The same stumbling blocks presumably present themselves to the data scientists and statisticians who not only know how to drive arcane statistical tests but also understand how to interpret and caveat them. Which is where tools like Open Refine come in…
Further down the pipeline are the policy makers and decision makers who use data to inform their policies and decisions. I don’t see why these people should be able to write a regexp, clean a dirty dataset, denormalise a table, write a SQL query, run a weird form of multivariate analysis, or reshape a dataset and then create a novel data visualisation from it based on a good understanding of the principles of The Grammar of Graphics; but I do think they should be able to pick up on the stories contained within the data and critique the way it is presented, as well as how the data was sourced and the operations applied to it during analysis, in addition to knowing how to sensibly make use of the data as part of the decision making or policy making process.
A recent Nesta report (July 2015) on Analytic Britain: Securing the right skills for the data-driven economy [PDF] gave a shiny “analytics this, analytics that” hype view of something or other (I got distracted by the analytics everything overtone), and was thankfully complemented by a more interesting report from the Universities UK report (July 2015) on Making the most of data: Data skills training in English universities [PDF].
In its opening summary, the UUK report found that “[t]he data skills shortage is not simply characterised by a lack of recruits with the right technical skills, but rather by a lack of recruits with the right combination of skills”, and also claimed that “[m]any undergraduate degree programmes teach the basic technical skills needed to understand and analyse data”. Undergrads may learn basic stats, but I wonder how many of them are comfortable with the hand tools of data wrangling that you need to be familiar with if you ever want to turn real data into something you can actually work with? That said, the report does give a useful review of data skills developed across a range of university subject areas.
(Both reports championed the OU-led urban data school, though I have to admit I can’t find any resources associated with that project? Perhaps the OU’s Smart Cities MOOC on FutureLearn is related to it? As far as I know, OUr Learn to Code for Data Analysis MOOC isn’t?)

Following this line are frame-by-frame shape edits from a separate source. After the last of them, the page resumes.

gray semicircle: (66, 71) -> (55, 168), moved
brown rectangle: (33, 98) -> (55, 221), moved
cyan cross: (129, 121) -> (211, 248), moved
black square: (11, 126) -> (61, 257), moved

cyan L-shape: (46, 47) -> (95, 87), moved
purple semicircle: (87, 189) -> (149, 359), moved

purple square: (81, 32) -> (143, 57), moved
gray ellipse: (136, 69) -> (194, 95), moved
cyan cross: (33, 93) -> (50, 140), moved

From my perspective, I think it’d be a start if folk learned:
- how to read simple charts;
- how to identify meaningful stories in charts;
- how to use data stories to inform decision making.

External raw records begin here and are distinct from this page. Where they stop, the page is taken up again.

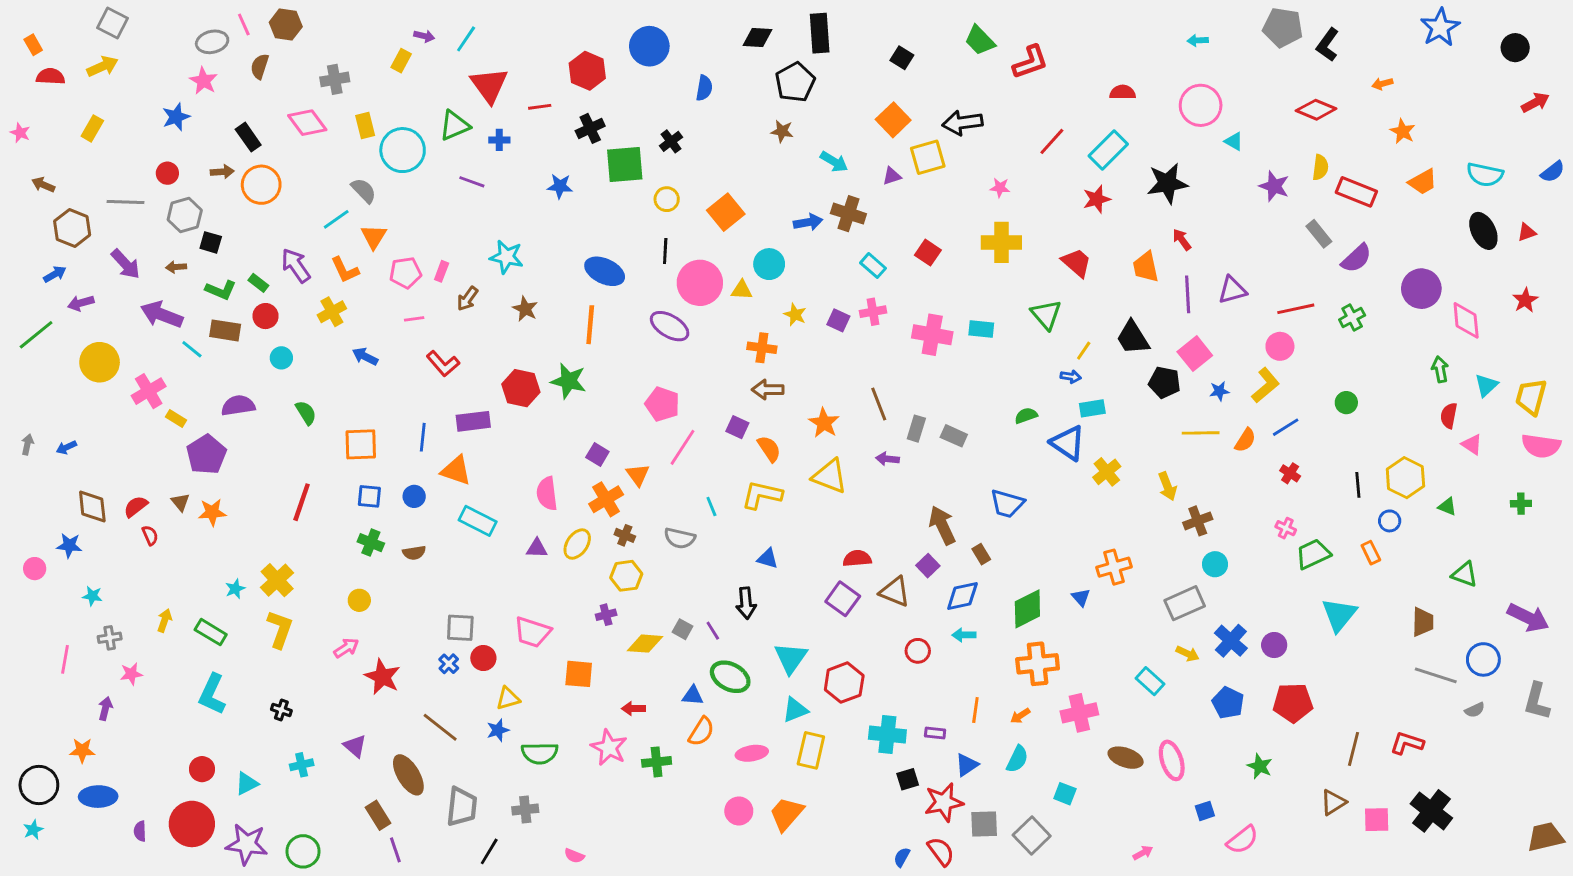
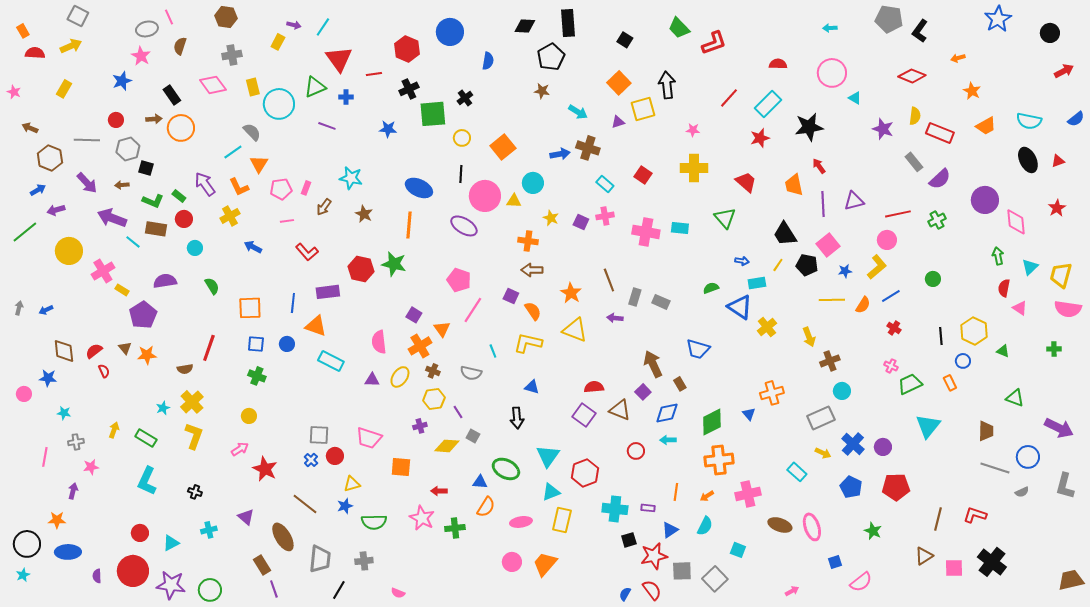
brown hexagon: (286, 25) -> (226, 17), moved
black arrow: (962, 123) -> (667, 85), turned 92
yellow line: (1084, 351) -> (778, 265), moved
brown semicircle: (414, 553) -> (185, 369), moved
purple line: (713, 631) -> (458, 412), moved

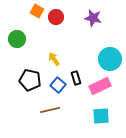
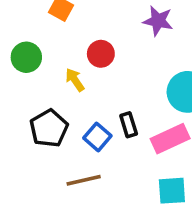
red circle: (56, 17) -> (101, 54), moved
yellow arrow: (54, 59) -> (75, 80), moved
black pentagon: (30, 80) -> (49, 128), turned 30

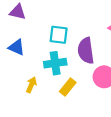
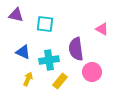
cyan square: (59, 35) -> (45, 24), moved
blue triangle: (17, 47) -> (23, 52), moved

I also worry about the day-to-day practicalities of working with data in a hands on fashion and the roles associated with various data related tasks that fall along any portrayal of the data pipeline. For example, of the top of my head I think we can distinguish between things like:
- data technician roles – for example, reshaping and cleaning datasets;
- data engineering roles – managing storage, building and indexing databases, for example;
- data analyst/science and data storyteller roles – that is, statisticians who can work with clean and well organised datasets to pull out structures, trends and patterns from within them;
- data graphics/visualisation practitioners – who have the eye and the skills for developing visual ways of uncovering and relating the stories, trends, patterns and structures hidden in datasets, perhaps in support of the analyst, perhaps in support of the decision-making end-user ;
- and data policymakers and data driven decision makers, who can phrase questions in such a way that makes it possible to use data to inform the decision or policymaking process, even if they don’t have to skills to wrangle or analyse the data that they can then use.

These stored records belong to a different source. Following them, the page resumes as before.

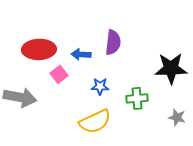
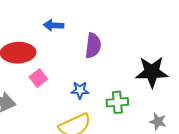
blue arrow: (81, 54) -> (54, 25), moved

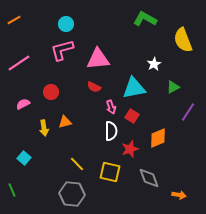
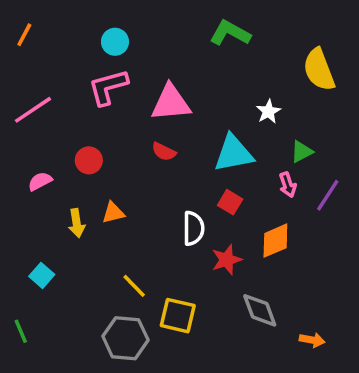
green L-shape: (145, 19) -> (230, 33), moved
orange line: (14, 20) -> (24, 35), turned -32
pink arrow: (111, 107) -> (288, 185), moved
yellow square: (110, 172) -> (178, 316), moved

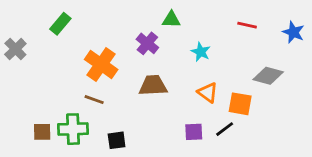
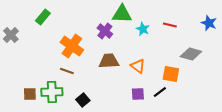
green triangle: (171, 20) -> (122, 14), size x1.5
red line: (247, 25) -> (170, 25), moved
cyan star: (201, 52) -> (143, 29), moved
orange triangle: (208, 93) -> (138, 66), moved
black square: (117, 140) -> (83, 100), turned -32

I think there is also a role for data questionmasters who can phrase and implement useful and interesting queries that can be applied to datasets, which might also fall to the data technician. I also see a role for data technologists, who are perhaps strong as a data technician, but with an appreciation of the engineering, science, visualisation and decision/policy making elements, though not necessarily strong as a practitioner in any of those camps.
(Data carpentry as a term is also useful, describing a role that covers many of the practical skills requirements I’d associate with a data technician, but that additionally supports the notion of “data craftsmanship”? A lot of data wrangling does come down to being a craft, I think, not least because the person working at the raw data end of the lifecycle may often develop specialist, hand crafted tools for working with the data that an analyst would not be able to justify spending the development time on.)
Here’s another carving of the data practitioner roles space, this time from Liz Lyon & Aaron Brenner (Bridging the Data Talent Gap: Positioning the iSchool as an Agent for Change, International Journal of Digital Curation, 10:1 (2015)):
The Royal Statistical Society Data Manifesto [PDF] (September 2014) argues for giving “[p]oliticians, policymakers and other professionals working in public services (such as regulators, teachers, doctors, etc.) … basic training in data handling and statistics to ensure they avoid making poor decisions which adversely affect citizens” and suggest that we need to “prepare for the data economy” by “skill[ing] up the nation”:
We need to train teachers from primary school through to university lecturers to encourage data literacy in young people from an early age. Basic data handling and quantitative skills should be an integral part of the taught curriculum across most A level subjects. … In particular, we should ensure that all students learn to handle and interpret real data using technology.
I like the sentiment of the RSS manifesto, but fear the Nesta buzzword hype chasing and the conservatism of the universities (even if the UUK report is relatively open minded).
On the one hand, we often denigrate the role of the technician, but I think technical difficulties associated with working with real data are often a real blocker; which means we either skill up ourselves, or recognise the need for skilled data technicians. On the other, I think there is a danger of hyping “analytics this” and “data science that” – even if only as part of debunking it – because it leads us away from the more substantive point that analytics this, data science that is actually about getting numbers into a form that tell stories that we can use to inform decisions and policies. And that’s more about understanding patterns and structures, as well as critiquing data collection and analysis methods, than it is about being a data technician, engineer, analyst, geek, techie or quant.
Which is to say – if we need to develop data literacy, what does that really mean for the majority?
PS Heh heh – Kin Lane captures further life at the grotty end of the data lifecycle: Being a Data Janitor and Cleaning Up Data Portability Vomit.